There are various typos and very minor errors, which I have not listed here (e.g. in line 22 it should be 'Main conclusions'). The last sentence of the abstract (lines 26-27) is incomplete. Lines 41-42 -- this sentence needs rewriting because at the moment it says that biotic heterogeneity is an important determinant of biotic heterogeneity! Lines 81-82 -- the word 'if' should be used as a conditional. Here the correct word is 'whether'. Also, data are plural; this sentence has both singular and plural. So the sentence should read 'Finally, we assess whether species abundance data are needed to obtain useful predictions, or whether the more easily obtainable presence-absence data are adequate.' Lines 93-94 -- if the idea was NOT to sample any environmental gradient then why were transects used? 'Data collection' section (and rest of manuscript): I could find no mention of WHEN the floristic data were collected. Line 224 -- latitude and longitude were tested, apparently. Why is there no mention of these in the methods or Table 1, or anywhere else in the manuscript? Was anything else tested but not reported?

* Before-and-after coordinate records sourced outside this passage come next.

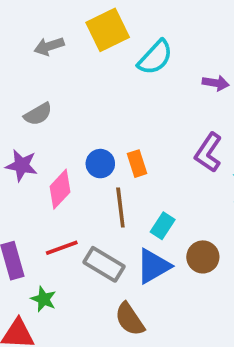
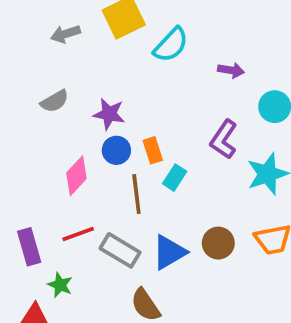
purple star: (22, 165) -> (109, 114), moved
cyan rectangle: (163, 226) -> (175, 178), moved

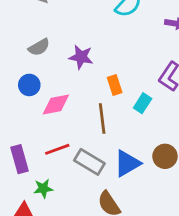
blue circle: (116, 150) -> (29, 85), moved
pink diamond: (76, 176) -> (56, 105), turned 36
cyan rectangle: (175, 178) -> (143, 103), moved
green star: (60, 285) -> (43, 189), turned -30

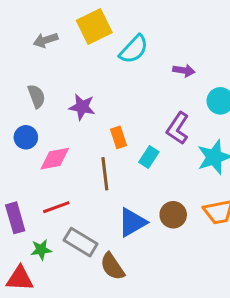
gray semicircle: (39, 47) -> (36, 96), turned -80
gray rectangle: (89, 162) -> (81, 242), moved

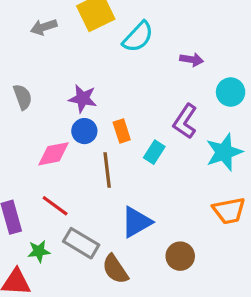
gray semicircle: (36, 96) -> (23, 97), moved
blue circle: (26, 137) -> (84, 131), moved
red line: (56, 207) -> (55, 206), turned 56
brown circle: (173, 215) -> (180, 256), moved

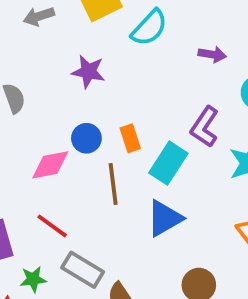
purple star: (83, 99) -> (88, 72), moved
cyan rectangle: (154, 152) -> (168, 163), size x1.5
blue triangle: (136, 222) -> (165, 218), moved

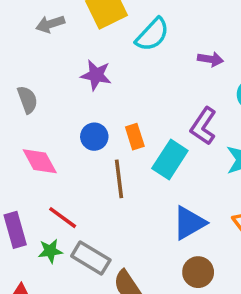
pink diamond: (50, 165) -> (40, 161), moved, turned 72
blue triangle: (165, 218) -> (189, 223), moved
green star: (33, 279) -> (50, 251), moved

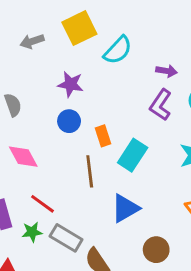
purple L-shape: (203, 126) -> (161, 105), moved
blue circle: (94, 137) -> (69, 121), moved
blue triangle: (189, 223) -> (125, 208), moved

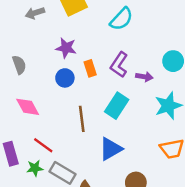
cyan semicircle: (118, 50) -> (121, 19), moved
purple arrow: (167, 71) -> (144, 77), moved
purple L-shape: (161, 105) -> (119, 65), moved
orange rectangle: (103, 136) -> (90, 68), moved

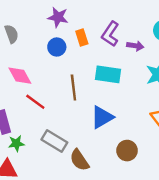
cyan rectangle: (117, 106) -> (108, 74), turned 65
red line: (43, 145) -> (35, 102), moved
green star: (35, 168) -> (16, 143), moved

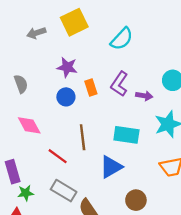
cyan rectangle: (108, 74) -> (126, 135), moved
red line: (35, 102) -> (58, 156), moved

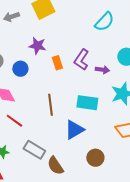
cyan semicircle: (122, 39) -> (104, 22), moved
blue circle: (66, 97) -> (20, 69), moved
red line: (58, 156) -> (14, 121), moved

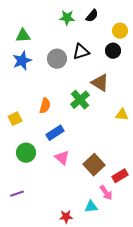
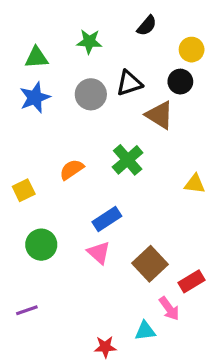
green star: (67, 18) -> (89, 42), moved
brown triangle: (100, 83) -> (160, 115), moved
orange semicircle: (45, 106) -> (72, 169), turned -140
blue rectangle: (55, 133) -> (107, 219), moved

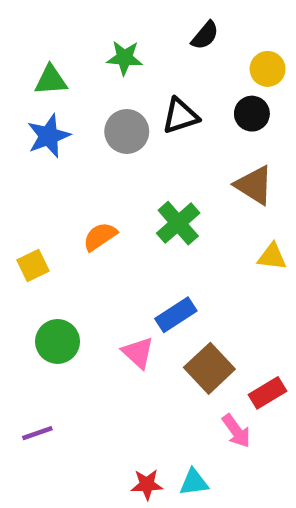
brown triangle: (160, 115) -> (254, 185), moved
blue rectangle: (107, 219) -> (176, 315), moved
cyan triangle: (145, 331) -> (194, 482), moved

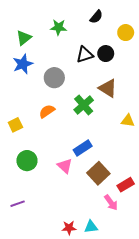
green triangle: (51, 80) -> (24, 38), turned -35
black circle: (252, 114) -> (106, 54), moved
gray circle: (127, 131) -> (54, 78), moved
brown triangle: (254, 185) -> (108, 88), moved

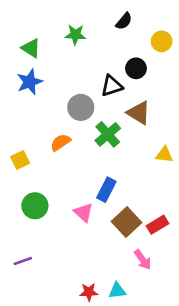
green triangle: (24, 38) -> (31, 48), turned -49
black triangle: (85, 55) -> (112, 86), moved
gray circle: (54, 78) -> (81, 107), moved
blue rectangle: (83, 148) -> (106, 190), turned -30
red rectangle: (126, 185) -> (158, 225), moved

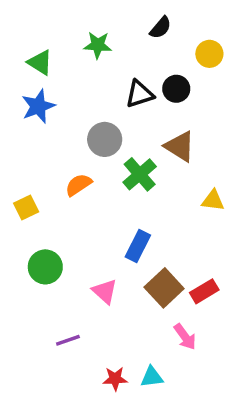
black triangle: (112, 86) -> (140, 94), moved
pink triangle: (83, 213) -> (105, 291), moved
purple line: (23, 261) -> (68, 340), moved

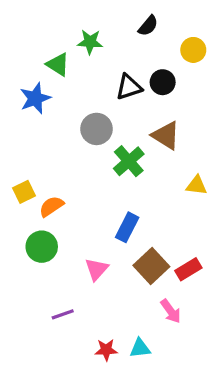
green triangle: (40, 63) -> (58, 64), moved
orange semicircle: (78, 185) -> (51, 206), moved
pink triangle: (105, 291) -> (97, 269), turned 30

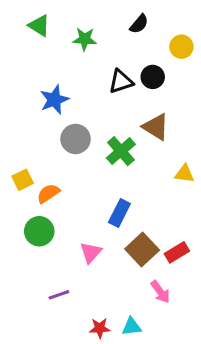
green triangle: (58, 64) -> (39, 25), moved
blue star: (35, 98) -> (54, 100), moved
gray circle: (97, 129) -> (76, 139), moved

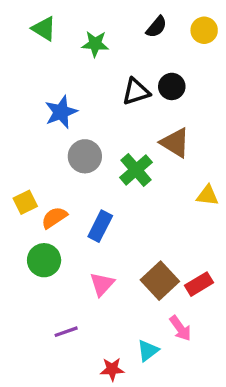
yellow circle: (181, 47) -> (204, 30), moved
blue rectangle: (119, 213) -> (100, 226), moved
cyan triangle: (132, 327) -> (148, 350), moved, turned -30

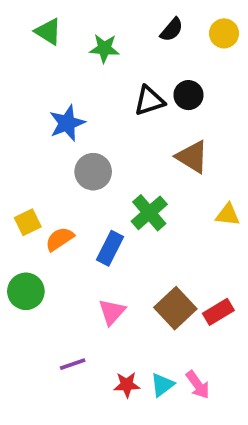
green cross: (136, 170) -> (149, 213), moved
green circle: (44, 260) -> (26, 291), moved
pink arrow: (180, 328) -> (198, 385), moved
red star: (112, 369) -> (127, 385), moved

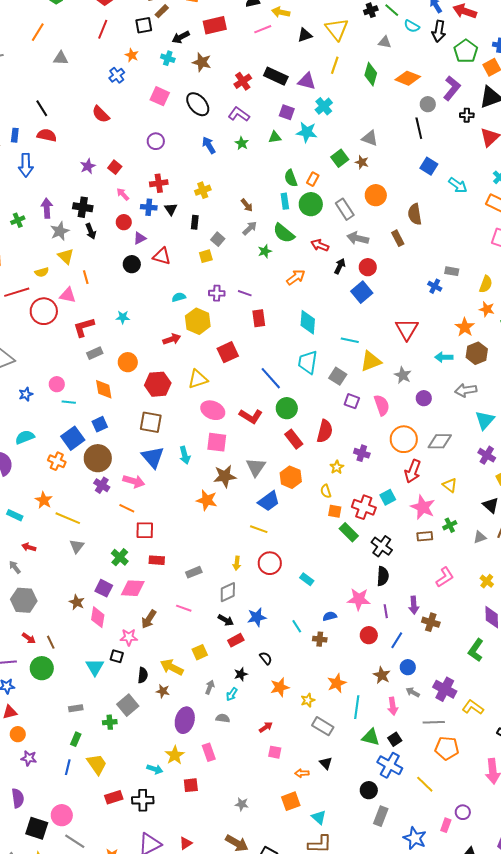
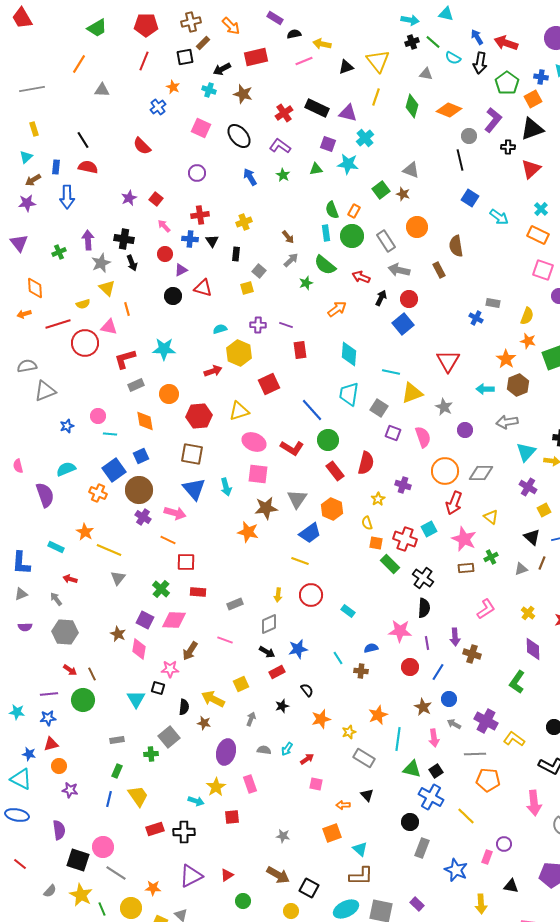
cyan star: (123, 317) -> (164, 349), size x1.6
cyan arrow: (232, 694) -> (287, 749), moved

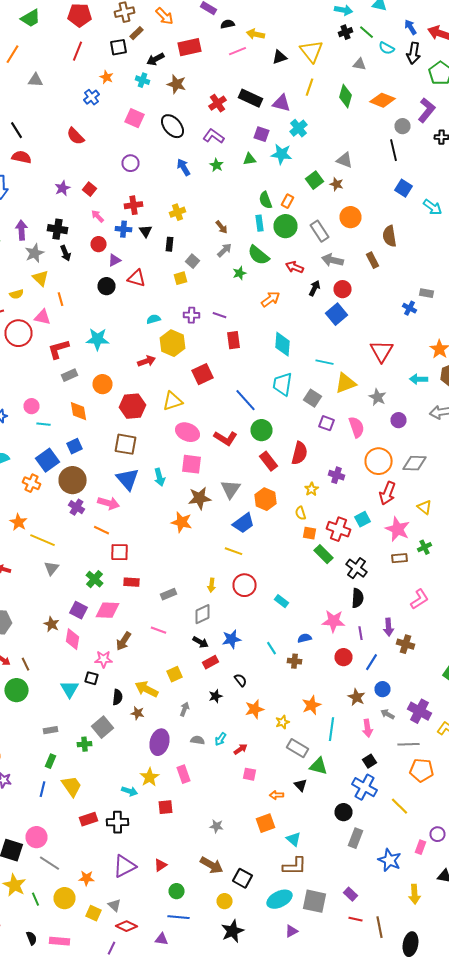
green triangle: (412, 769) -> (318, 766), moved

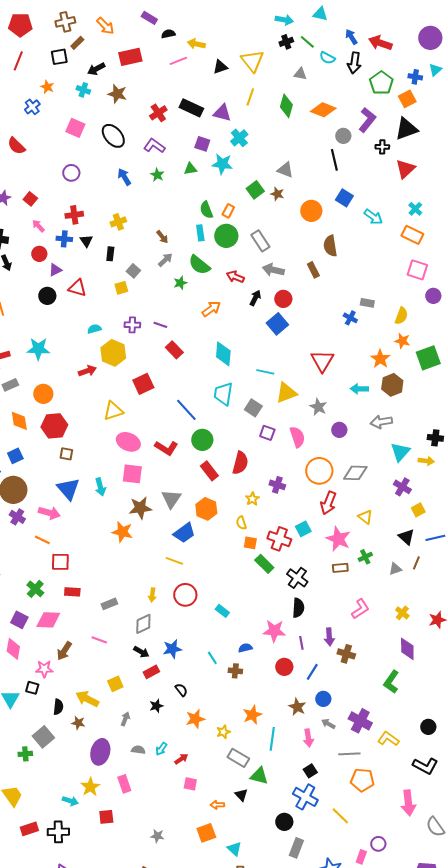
orange circle: (350, 217) -> (311, 211), moved
red rectangle: (234, 340) -> (174, 350), turned -36
red hexagon: (132, 406) -> (54, 426), moved
brown square: (126, 444) -> (66, 454), size x0.6

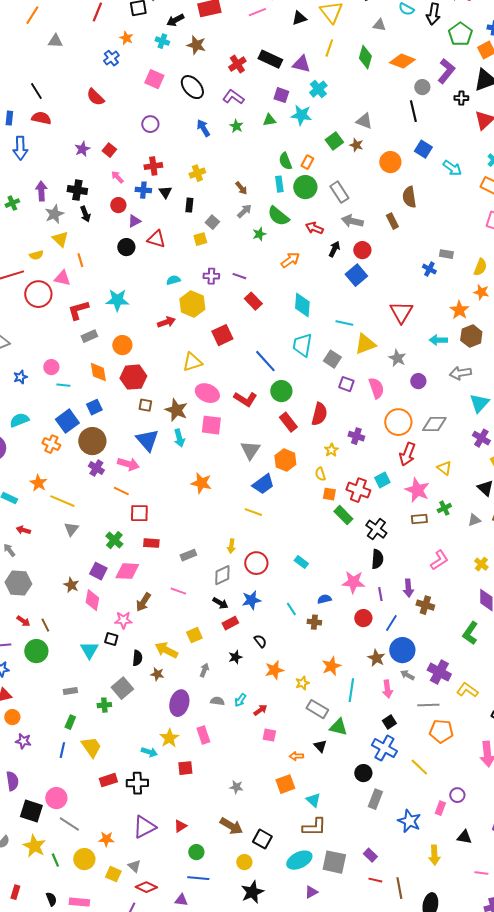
brown star: (140, 508) -> (176, 410), moved, turned 30
red circle: (185, 595) -> (256, 563), moved
blue circle: (323, 699) -> (402, 650), size x1.6

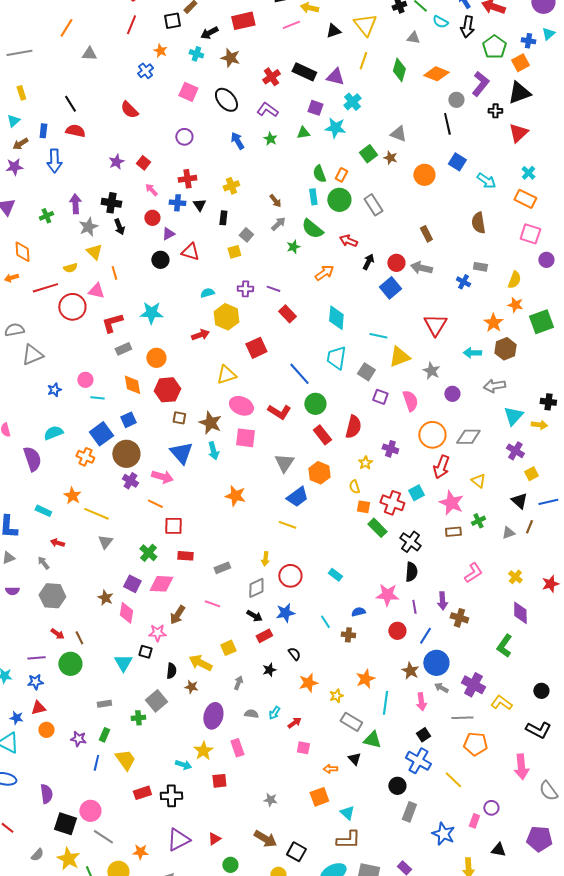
brown semicircle: (409, 197) -> (478, 223), moved
gray arrow: (352, 221) -> (421, 268), moved
purple star: (23, 741) -> (78, 739), moved

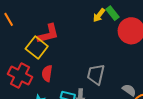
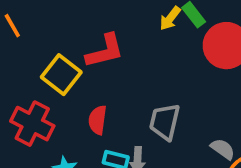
red L-shape: (48, 34) -> (105, 51), moved
red semicircle: (47, 73) -> (98, 120), moved

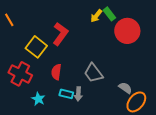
red L-shape: (105, 51) -> (60, 34), turned -40
gray trapezoid: (165, 122) -> (93, 73), turned -50

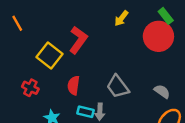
green rectangle: (109, 14) -> (166, 16), moved
red cross: (20, 74) -> (30, 88), size x0.6
gray semicircle: (125, 88) -> (162, 91), moved

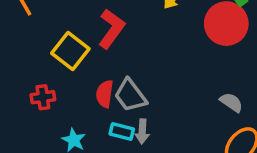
gray trapezoid: (118, 87) -> (130, 96), moved
red cross: (30, 88) -> (43, 97), turned -35

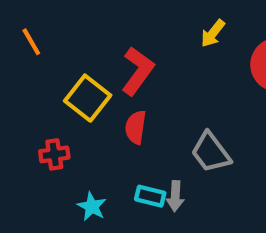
red semicircle: (105, 94) -> (136, 127), moved
gray trapezoid: (130, 96) -> (211, 152), moved

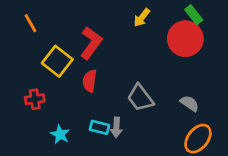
orange line: (31, 42) -> (31, 23), moved

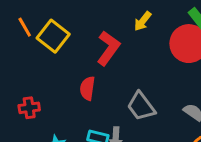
red L-shape: (91, 43) -> (108, 48), moved
yellow square: (57, 61) -> (53, 36), moved

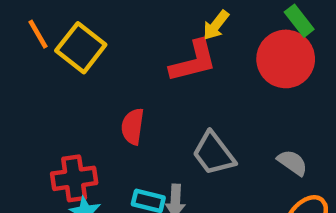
red L-shape: (108, 48) -> (193, 61), moved, turned 40
red cross: (29, 108) -> (74, 178), moved, size x1.4

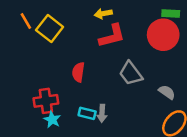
green rectangle: (299, 21) -> (171, 14), turned -49
yellow arrow: (216, 25) -> (103, 14), moved, turned 42
gray trapezoid: (214, 154) -> (131, 73), moved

Line 229 -- I do not follow "All twenty indicator species of the richer soils". In Fig.2, I count 18 indicators (and 21 at the second level for the richer soils). I have no idea what is being referred to here. Line 230-231 - I do not follow the end of the same sentence! It does not seem to relate to results reported in Fig.2. Is it referring to a possible alternative first-level split? Line 252 -- "a minimum of four neighbouring plots". I do not understand. From lines 172-174 I thought that the final predictions would use a fixed number of neighbouring plots, once the 'best' k had been established, NOT a variable number with a fixed minimum. Also Table 2 legend suggests it is k=4 not k>=4. Line 270 -- better to join this paragraph to the previous one so the first paragraph of the discussion summarises the key findings. Lines 312-313 -- Surely you can investigate this by sub-sampling your data. I suggest you either do this section properly or remove it. From what you say on page 15 the better option seems to be to keep the section and do the extra analysis.

References -- various formatting inconsistencies. Table 1 -- how appropriate is it to report standard deviations for the variables that are highly rightskewed? Table 2 -- as well as saying whether the RMSEs are on logged values or not, the formatting needs fixing. Figure 1 -- the legend says "crosses" but they look like triangles to me. Figure 2 -- why is the figure repeated?